Je pense que nous devons rester, malgré toutes nos différences, du centre à la gauche dans notre pays. Dans les choses centrales, en particulier quand vient le temps de voter, les gens doivent être absolument unis parce que nous sommes plus qu'eux. Si nous votons et n'abandonnons pas, ne devenons pas apathiques et ne nous en tenons pas à cela, nous gagnerons. Donc, l'une de ces choses est l'unité. Un autre est, si vous regardez même les mouvements qui ont échoué, comme le mouvement de protestation de Hong Kong, les mouvements échouent et échouent et échouent jusqu'à ce qu'ils réussissent. Et ils ont généralement beaucoup de succès quand ils le font. Ils créent une sorte de culture autour de la participation démocratique et une culture autour de la défense de leurs droits. Cela ne peut pas être laissé aux seuls politiciens. Joe Biden ne peut tout simplement pas résoudre ce problème.

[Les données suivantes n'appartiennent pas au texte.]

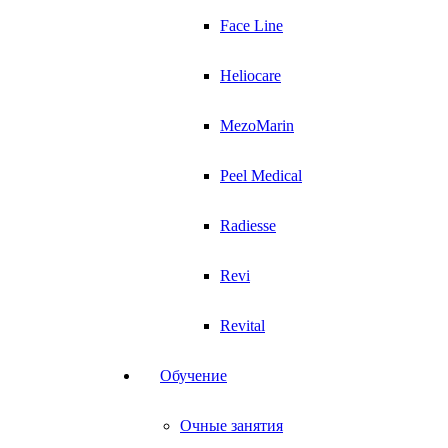
Face Line
Heliocare
MezoMarin
Peel Medical
Radiesse
Revi
Revital
Обучение
Очные занятия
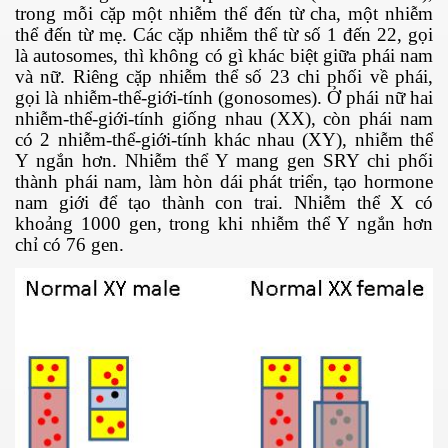
trong mỗi cặp một nhiễm thể đến từ cha, một nhiễm
thể đến từ mẹ. Các cặp nhiễm thể từ số 1 đến 22, gọi
là autosomes, thì không có gì khác biệt giữa phái nam
và nữ. Riêng cặp nhiễm thể số 23 chi phối về phái,
gọi là nhiễm-thể-giới-tính (gonosomes). Ở phái nữ hai
nhiễm-thể-giới-tính giống nhau (XX), còn phái nam
có 2 nhiễm-thể-giới-tính khác nhau (XY), nhiễm thể
Y ngắn hơn. Nhiễm thể Y mang gen SRY chi phối
thành phái nam, làm hòn dái phát triển, tạo hormone
nam giới để tạo thành con trai. Nhiễm thể X có
khoảng 1000 gen, trong khi nhiễm thể Y ngắn hơn
chỉ có 76 gen.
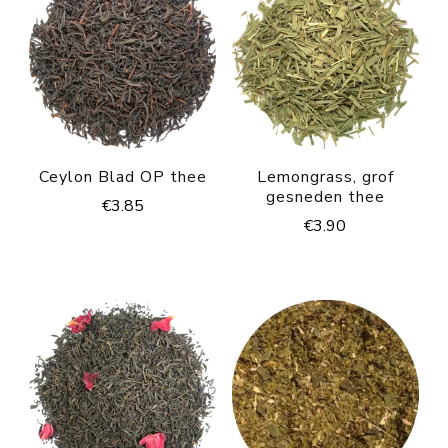
Ceylon Blad OP thee
Lemongrass, grof
gesneden thee
€
3.85
€
3.90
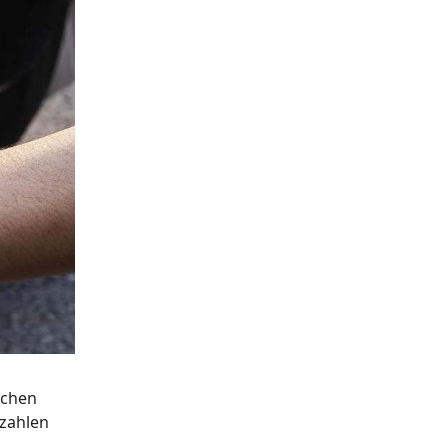
schen
szahlen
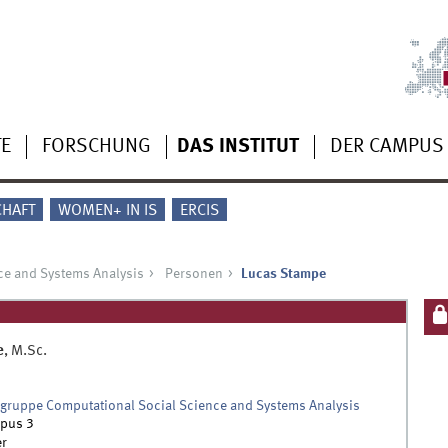
TE
FORSCHUNG
DAS INSTITUT
DER CAMPUS
CHAFT
WOMEN+ IN IS
ERCIS
ce and Systems Analysis
Personen
Lucas Stampe
e
,
M.Sc.
gruppe Computational Social Science and Systems Analysis
pus 3
r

Je pense que nous avons également besoin de ce genre d'engagement de l'ensemble de la société envers la démocratie. Si vous regardez Navalny, la raison pour laquelle il était un point sensible pour Poutine, la raison pour laquelle il est en prison, c'est qu'il avait trouvé cette énorme vulnérabilité en exposant la corruption de Poutine. Je crois que la corruption est un fil conducteur entre tous ces mouvements autocratiques, y compris le Parti républicain. Parce que de nombreux électeurs qui ont soutenu Trump sont en colère contre un système corrompu. C'est pourquoi Trump parle toujours de « l'État profond ».

Trump parle toujours du système truqué, mais il est le bénéficiaire ultime du système. C'est un Blanc, un faux milliardaire qui peut faire ce qu'il veut, qui est fabuleusement corrompu. Nous devons continuer à faire passer le message à certains des électeurs d'Obama-Trump sur la corruption pure et simple d'un parti politique qui parle une seule langue, puis applique simplement des réductions d'impôt sur les sociétés et enfreint les règles eux-mêmes tout le temps. Je pense que c'est l'argument le plus puissant que nous ayons à faire valoir. Cependant, la dernière chose que je dirais, c'est que le plus gros problème structurel est que la raison pour laquelle les gens ont un soulèvement à Capitol Hill le 6 janvier, la raison pour laquelle les gens croient en QAnon, est la radicalisation qui se produit en ligne. Nous devons accepter cela dans ce pays, les médias sociaux et la désinformation. J'aimerais que l'équipe Biden s'occupe davantage de cela. Parce que tant que tous nos médias seront structurés selon les théories du complot et de la colère des gens, nous serons ici.